Happy Saturday people



Tuesday, August 2, 2011

Can't tell twitter what I can tell my brother

Today I thought of two really funny, period related things that MAY be hysterical on twitter or people will write me off as the grossest person alive.  One of the two.  So I said to myself, eh, I will just text it to brother. 

Instead I am putting it on here.

1st period thought:  I really want to go to hot yoga today, but is hot yoga and period a savory mix?  probably not.  will I attract bears?

2nd- geez I made this french toast really sweet, I am consuming so much sugar right now!  but a baby wants what a baby wants, even if its dying.

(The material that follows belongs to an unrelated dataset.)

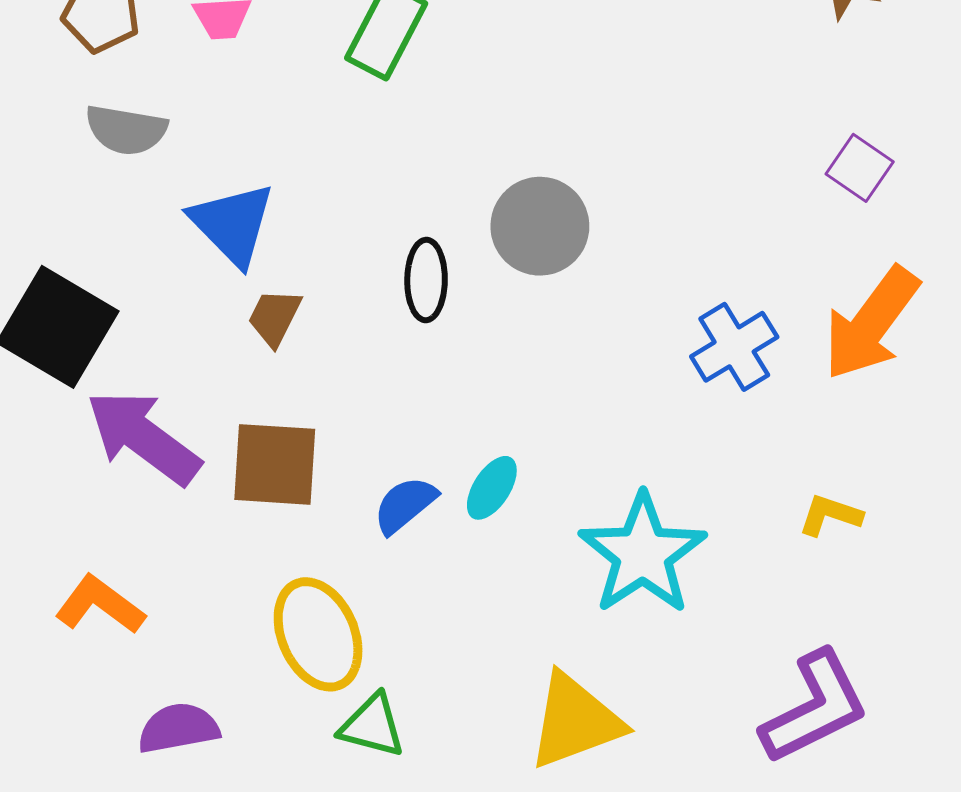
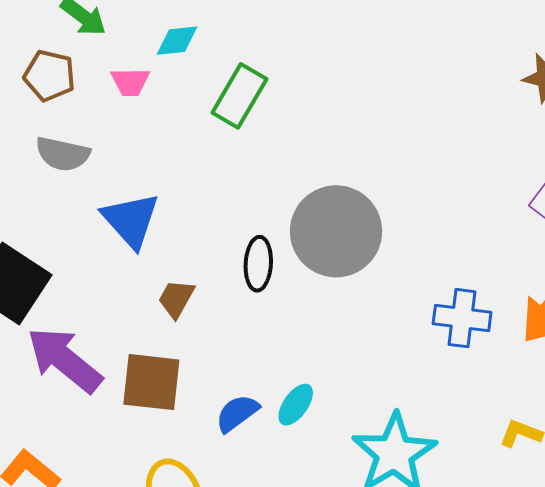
gray circle: (540, 226) -> (336, 231), size x1.4
brown trapezoid: (275, 317) -> (176, 299), moved
blue cross: (734, 347) -> (462, 318), turned 36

When you are willing to share those kind of thoughts with your brother and not the world... well you see my conundrum

Have a good day readers!

Monday, August 1, 2011

and we have developed a NEW most embarrassing moment.

Brother has now reached his most EMBARRASSING MOMENT OF ALL TIME...(say that in an echo-y voice please)

So my friend and I came back home one night and all the lights were on- and lets face it, I am the only wasteful one in the house and brother was here when I left, so I knew he was home.  So I called out to him "brother?" and couldn't really find him... it was MUY confusing.  So I turn the corner into the living room and see the most amazing site I have ever seen in my life.

I used my amazing quick thinking skills to make my friend stop in the dining room and just watched.  I mean it was funny but I don't want to embarrass the boy (hush with the logic that I am posting this).  And then I watched.

What do you think I saw? (and more importantly what do you think my friend thought I was seeing? gross)

Brother was mime karaoking.  Seriously.  Earphones in, singing along without actually singing.  Holding a fake microphone.  Dancing in circles.  He looked up and saw me and the panic in his eyes was so amazing.  He panicked and rushed around, trying to get himself situated.  As he rushes out of the room, bam! meets a new person.  In between my tears of laughter... and I am talking legit stomach and facing hurting, crying laughter, I explained that new friend did not see so there is a little less embarrassment.  But still, he ran straight into his room.  Poor guy.